Krankenhäuser

Montgomery erwartet Privatisierungswelle

Die Krankenhauslandschaft wird sich gravierend verändern, prophezeit BÄK-Chef Montgomery. Er erwartet weniger Klinik-Standorte, weitere Wege für Patienten und den Vormarsch privater Träger.

Helmut LaschetVon Helmut Laschet Veröffentlicht:
Notoperation: Die verarmte Stadt Offenbach musste 2013 ihr neues Klinikum an die private Sana verkaufen.

Notoperation: Die verarmte Stadt Offenbach musste 2013 ihr neues Klinikum an die private Sana verkaufen.

© Arne Dedert / dpa

NEU-ISENBURG. Einen gravierenden Umstrukturierungsprozess prognostiziert Professor Frank Ulrich Montgomery, Präsident der Bundesärztekammer, für die Krankenhausversorgung.

Zwar ermögliche der Strukturfonds von Bund und Ländern, der mit 500 Millionen Euro dotiert werden soll, kleineren und nicht mehr überlebensfähigen Krankenhäusern deren Umwidmung beispielsweise zu Pflegeeinrichtungen - langfristig werde es aber gravierendere Veränderungen geben, so Montgomery in einem Interview mit der "Rheinischen Post".

"Wir werden eine Konzentration von Leistungen in größeren Häusern erleben.
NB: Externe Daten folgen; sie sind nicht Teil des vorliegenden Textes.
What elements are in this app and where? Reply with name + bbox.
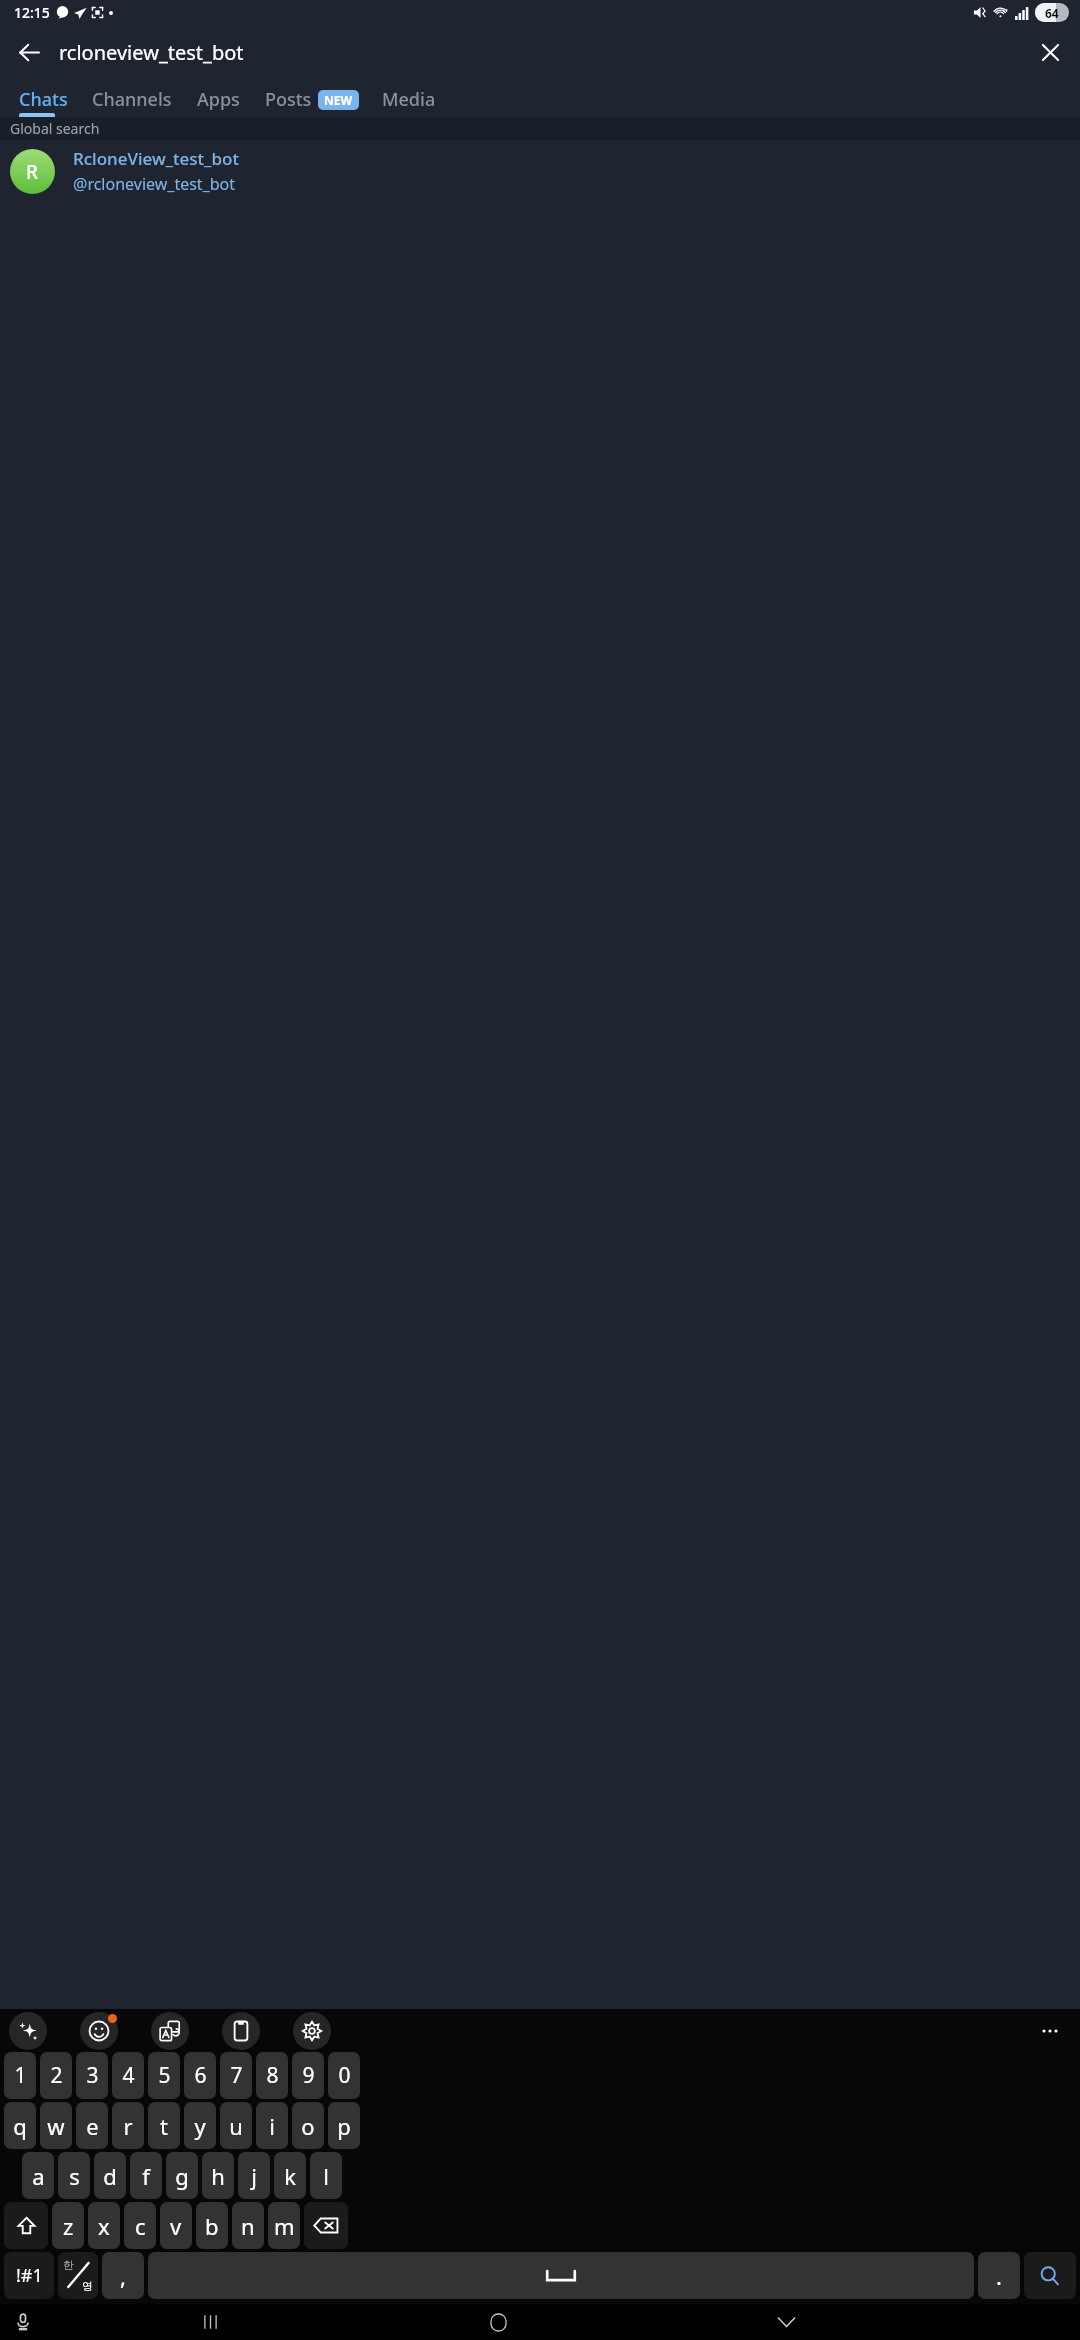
staticText: v xyxy=(170,2211,182,2241)
button[interactable]: i xyxy=(256,2102,288,2149)
staticText: k xyxy=(284,2161,296,2191)
button[interactable]: 4 xyxy=(112,2052,144,2099)
button[interactable]: Clear search xyxy=(1027,29,1073,75)
staticText: x xyxy=(98,2211,110,2241)
staticText: 1 xyxy=(14,2061,27,2090)
button[interactable]: 7 xyxy=(220,2052,252,2099)
staticText: . xyxy=(996,2261,1002,2291)
staticText: 영 xyxy=(82,2279,93,2293)
button[interactable]: Voice input xyxy=(5,2304,41,2340)
button[interactable]: 0 xyxy=(328,2052,360,2099)
button[interactable]: v xyxy=(160,2202,192,2249)
button[interactable]: 8 xyxy=(256,2052,288,2099)
staticText: d xyxy=(103,2161,117,2191)
button[interactable]: b xyxy=(196,2202,228,2249)
staticText: 3 xyxy=(86,2061,99,2090)
staticText: RcloneView_test_bot xyxy=(73,147,239,170)
button[interactable]: n xyxy=(232,2202,264,2249)
staticText: s xyxy=(69,2161,80,2191)
button[interactable]: w xyxy=(40,2102,72,2149)
staticText: g xyxy=(175,2161,189,2191)
staticText: NEW xyxy=(324,92,353,108)
staticText: r xyxy=(123,2111,133,2141)
button[interactable]: l xyxy=(310,2152,342,2199)
button[interactable]: Emoji xyxy=(80,2012,118,2050)
button[interactable]: Hide keyboard xyxy=(763,2304,809,2340)
button[interactable]: Shift xyxy=(4,2202,48,2249)
button[interactable]: 2 xyxy=(40,2052,72,2099)
button[interactable]: t xyxy=(148,2102,180,2149)
staticText: l xyxy=(323,2161,329,2191)
button[interactable]: Backspace xyxy=(304,2202,348,2249)
button[interactable]: Translate xyxy=(151,2012,189,2050)
button[interactable]: e xyxy=(76,2102,108,2149)
button[interactable]: Media xyxy=(382,79,436,117)
button[interactable]: Clipboard xyxy=(222,2012,260,2050)
staticText: o xyxy=(301,2111,315,2141)
staticText: z xyxy=(63,2211,74,2241)
button[interactable]: g xyxy=(166,2152,198,2199)
button[interactable]: r xyxy=(112,2102,144,2149)
staticText: , xyxy=(120,2261,126,2291)
button[interactable]: , xyxy=(102,2252,144,2299)
button[interactable]: c xyxy=(124,2202,156,2249)
button[interactable]: 3 xyxy=(76,2052,108,2099)
staticText: Posts xyxy=(265,87,312,112)
staticText: R xyxy=(26,159,39,185)
button[interactable]: Suggestions xyxy=(9,2012,47,2050)
staticText: p xyxy=(337,2111,351,2141)
staticText: y xyxy=(194,2111,206,2141)
button[interactable]: Posts xyxy=(265,79,359,117)
staticText: n xyxy=(241,2211,255,2241)
button[interactable]: 1 xyxy=(4,2052,36,2099)
button[interactable]: Search xyxy=(1024,2252,1076,2299)
button[interactable]: 6 xyxy=(184,2052,216,2099)
button[interactable]: a xyxy=(22,2152,54,2199)
button[interactable]: k xyxy=(274,2152,306,2199)
button[interactable]: s xyxy=(58,2152,90,2199)
staticText: Global search xyxy=(10,119,100,138)
staticText: Apps xyxy=(197,87,240,112)
button[interactable]: z xyxy=(52,2202,84,2249)
button[interactable]: Apps xyxy=(197,79,240,117)
button[interactable]: o xyxy=(292,2102,324,2149)
button[interactable]: R xyxy=(0,140,1080,202)
staticText: 8 xyxy=(266,2061,279,2090)
staticText: e xyxy=(86,2111,99,2141)
staticText: 한 xyxy=(63,2258,74,2272)
button[interactable]: f xyxy=(130,2152,162,2199)
button[interactable]: . xyxy=(978,2252,1020,2299)
button[interactable]: Switch language xyxy=(58,2252,98,2299)
button[interactable]: !#1 xyxy=(4,2252,54,2299)
button[interactable]: p xyxy=(328,2102,360,2149)
button[interactable]: h xyxy=(202,2152,234,2199)
staticText: Media xyxy=(382,87,436,112)
button[interactable]: 5 xyxy=(148,2052,180,2099)
button[interactable]: Home xyxy=(475,2304,521,2340)
button[interactable]: More options xyxy=(1029,2010,1071,2052)
staticText: m xyxy=(274,2211,295,2241)
button[interactable]: Space xyxy=(148,2252,974,2299)
button[interactable]: Back xyxy=(5,28,53,76)
staticText: f xyxy=(142,2161,150,2191)
staticText: c xyxy=(135,2211,146,2241)
button[interactable]: x xyxy=(88,2202,120,2249)
button[interactable]: j xyxy=(238,2152,270,2199)
staticText: !#1 xyxy=(16,2263,43,2288)
staticText: 64 xyxy=(1045,5,1059,21)
button[interactable]: Chats xyxy=(19,79,68,117)
button[interactable]: Channels xyxy=(92,79,172,117)
button[interactable]: y xyxy=(184,2102,216,2149)
button[interactable]: u xyxy=(220,2102,252,2149)
staticText: Chats xyxy=(19,87,68,112)
staticText: j xyxy=(251,2161,257,2191)
staticText: w xyxy=(47,2111,65,2141)
button[interactable]: q xyxy=(4,2102,36,2149)
button[interactable]: m xyxy=(268,2202,300,2249)
staticText: h xyxy=(211,2161,225,2191)
button[interactable]: Recents xyxy=(187,2304,233,2340)
button[interactable]: Keyboard settings xyxy=(293,2012,331,2050)
staticText: t xyxy=(160,2111,168,2141)
button[interactable]: d xyxy=(94,2152,126,2199)
button[interactable]: 9 xyxy=(292,2052,324,2099)
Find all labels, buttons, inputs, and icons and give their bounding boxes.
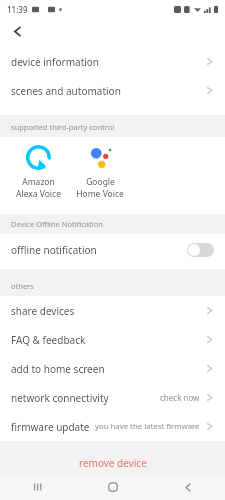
button[interactable]: FAQ & feedback [0,325,225,354]
staticText: check now [160,392,200,403]
staticText: Home Voice [76,188,124,200]
staticText: share devices [11,304,75,318]
button[interactable]: add to home screen [0,354,225,383]
button[interactable]: Back [150,474,225,500]
button[interactable]: Recent apps [0,474,75,500]
button[interactable]: remove device [0,453,225,473]
button[interactable]: Back [4,18,30,44]
button[interactable]: Amazon [7,137,69,200]
button[interactable]: share devices [0,296,225,325]
button[interactable]: device information [0,47,225,76]
staticText: you have the latest firmware [95,421,200,432]
staticText: Google [86,176,115,188]
button[interactable]: network connectivity [0,383,225,412]
staticText: supported third-party control [11,122,115,132]
button[interactable]: offline notification [0,234,225,265]
staticText: network connectivity [11,391,109,405]
staticText: Alexa Voice [16,188,61,200]
button[interactable]: Home [75,474,150,500]
staticText: firmware update [11,420,90,434]
staticText: device information [11,55,100,69]
staticText: Amazon [22,176,55,188]
staticText: FAQ & feedback [11,333,86,347]
staticText: Device Offline Notification [11,219,103,229]
staticText: 11:39 [7,4,28,15]
button[interactable]: firmware update [0,412,225,441]
staticText: remove device [79,456,147,470]
staticText: offline notification [11,243,97,257]
staticText: others [11,281,34,291]
button[interactable]: scenes and automation [0,76,225,105]
staticText: add to home screen [11,362,105,376]
staticText: scenes and automation [11,84,121,98]
button[interactable]: Google [69,137,131,200]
Die Politik muss der Bevölkerung dann aber auch klar sagen, dass das auch mit weiteren Wegen verbunden ist."

Hälfte des Marktes in privater Hand?

Ferner rechnet Montgomery damit, dass es immer mehr private Träger geben wird. Die traditionelle Einteilung, dass nur zehn Prozent der Kliniken in privater Trägerschaft sind und der Rest freigemeinnützig oder kommunal ist, werde bald überholt sein.

Er rechne damit, dass private Träger eines Tages mehr als die Hälfte des Marktanteils erreichen könnten.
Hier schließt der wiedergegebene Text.